In the absence of Rodriguez, McClellan, and role player Juan Cruz Uceda, Miami is shooting threes well below national average. Davon Reed continues to be an outstanding three-point shooter, but the perimeter support elsewhere is mainly coming from freshmen and sophomores. That's not necessarily a problem, it's just hard to guess at those kids' true shooting talent when there is so little track record. Freshman guard Dejan Vasiljevic is shooting nearly 40% from three, for instance, but will that last now that the schedule's about to get much more difficult?
That could become a problem later, and it might not. So far the Hurricanes are getting by fine simply by not shooting a lot of threes. The offense probably can't be as good as it was last season, but definitely good enough to pose a threat to most ACC teams on any given day.
Ja'Quan Newton (6-2, 187) -- Newton was an obvious candidate for raise-workload-to-fill-void guy, and that is indeed what has happened. He's shooting more often--heck, he already has 18 three-point attempts after trying only 26 last season--and leads Miami in scoring. He's taken full advantage of a weak non-conference schedule and is shooting a career-best 52.1% inside the arc. That is unlikely to last, since he's a career 47.3% shooter from two and has never been better than a 45.5% shooter in ACC play.

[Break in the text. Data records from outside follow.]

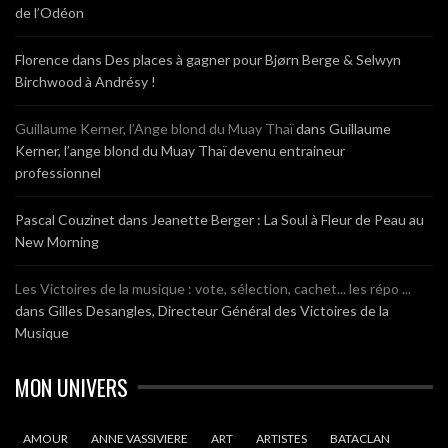
de l’Odéon
Florence
dans
Des places à gagner pour Bjørn Berge & Selwyn
Birchwood à Andrésy !
Guillaume Kerner, l’Ange blond du Muay Thaï
dans
Guillaume
Kerner, l’ange blond du Muay Thaï devenu entraineur
professionnel
Pascal Couzinet
dans
Jeanette Berger : La Soul à Fleur de Peau au
New Morning
Les Victoires de la musique : vote, sélection, cachet... les répo ...
dans
Gilles Desangles, Directeur Général des Victoires de la
Musique
MON UNIVERS
AMOUR
ANNE VASSIVIERE
ART
ARTISTES
BATACLAN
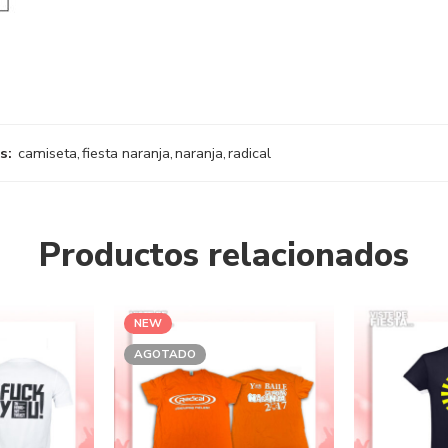
s:
camiseta
,
fiesta naranja
,
naranja
,
radical
Productos relacionados
NEW
AGOTADO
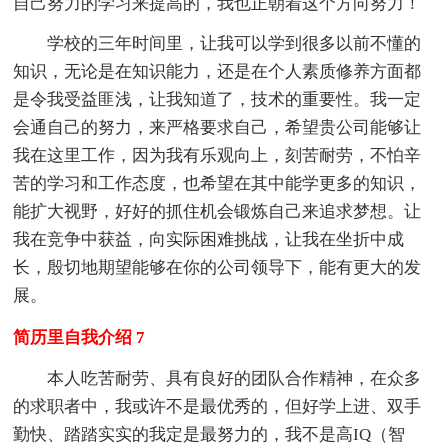
自己努力的学习来提高的，我也正朝着这个方向努力！
学校的三年时间里，让我可以学到很多以前不懂的
知识，无论是在知识能力，还是在个人素质修养方面都
是令我受益匪浅，让我知道了，技术的重要性。我一定
会通自己的努力，来严格要求自己，希望贵公司能够让
我在这里工作，因为我有乐观向上，刻苦耐劳，不怕辛
苦的学习和工作态度，也希望在其中能学更多的知识，
能扩大视野，好好的抓住机会锻炼自己来追求梦想。让
我在竞争中获益，向实际困难挑战，让我在坐折中成
长，殷切地期望能够在你的公司领导下，能有更大的发
展。
简历里自我介绍 7
本人吃苦耐劳、具有良好的团队合作精神，在众多
的求职者中，我或许不是最优秀的，但好学上进、双手
勤快、踏踏实实的我定是最努力的，我不是高IQ（智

Bruce Brown (6-5, 190) -- Brown is one of those aforementioned top-50 recruits and is off to a nice start, averaging 10.5 points and 7.3 rebounds per game. I really like this kid. His overall athleticism is impressive, and it shows on paper. He gets to the line, he is disruptive defensively, he rebounds well at both ends, and he's also a good passer. If his three-point shooting warms up, he's a big problem.
Davon Reed (6-6, 220) -- As usual, Davon Reed is doing real good at shooting. He's a career 39.5% three-point shooter and so far this season he's at 40.3. He usually maintains a roughly 50-50 balance between two-point and three-point attempts, and he's not bad inside the arc, which is what makes him tough.

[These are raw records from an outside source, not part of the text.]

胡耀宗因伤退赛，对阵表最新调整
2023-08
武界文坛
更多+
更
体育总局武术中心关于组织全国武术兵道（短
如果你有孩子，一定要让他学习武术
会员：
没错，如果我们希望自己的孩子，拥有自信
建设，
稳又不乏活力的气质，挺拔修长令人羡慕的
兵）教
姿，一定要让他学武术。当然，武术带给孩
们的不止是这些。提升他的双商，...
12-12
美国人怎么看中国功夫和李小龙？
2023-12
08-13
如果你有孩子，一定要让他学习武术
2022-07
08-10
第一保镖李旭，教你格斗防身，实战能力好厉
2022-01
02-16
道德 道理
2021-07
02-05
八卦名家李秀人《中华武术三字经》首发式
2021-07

Kamari Murphy (6-8, 220) -- Larranaga has been one of the best at landing key transfers--Murphy, also Rodriguez and McClellan--to sustain his program over the last few years. Murphy, who came over from Oklahoma State, has been an important role player for the Canes. He's a decent post player and a pretty good rebounder, but can be a bit turnover-prone.

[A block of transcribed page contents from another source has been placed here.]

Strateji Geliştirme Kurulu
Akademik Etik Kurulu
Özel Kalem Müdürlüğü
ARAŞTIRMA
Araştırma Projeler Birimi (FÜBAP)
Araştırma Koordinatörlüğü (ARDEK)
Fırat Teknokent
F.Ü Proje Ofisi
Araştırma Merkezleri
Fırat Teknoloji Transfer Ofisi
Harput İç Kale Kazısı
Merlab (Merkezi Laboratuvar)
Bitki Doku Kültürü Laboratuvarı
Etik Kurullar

Dewan Huell (6-11, 220) -- Huell is avoiding some of the usual freshman big man problems, like turnovers, for instance. He's been a decent scorer in the paint and a very good offensive rebounder but needs to get a lot better rebounding the ball at the defensive end.
The Miami bench and defense
Reserves: Ebuka Izundu (6-10, 231), Anthony Lawrence (6-7, 210), Dejan Vasiljevic (6-3, 198). In his limited playing time, offensive rebounds are basically Izundu's whole game. He grabs a zillion offensive rebounds and either puts them through the score circle or gets fouled. It's impressive, really. Lawrence has been an outstanding shooter throughout his career both inside the arc and beyond it. He takes a secondary role in the offense, though. Vasiljevic has taken 53 three-pointers and 15 twos this year. He has made 40% of those threes and a third of those twos. Guess which one you'd rather he take?
|MIami Defense -- Four Factors||eFG% (National Rank)||TO%||OR%||FT Rate|
|2015-16||48.3 (92)||17.4 (216)||29.5 (154)||29.1 (36)|
|2016-17||41.7 (6)||19.7 (134)||28.2 (112)||23.7 (12)|
Larranaga's teams usually don't foul much, and this edition is no different. If the Hurricanes keep up the outstanding interior defense, they'll be in pretty good shape the rest of this season. Opponents are probably going to shoot better than the 28.3 mark they've put up against Miami so far.
The Pomeroy Predictor likes Miami by seven.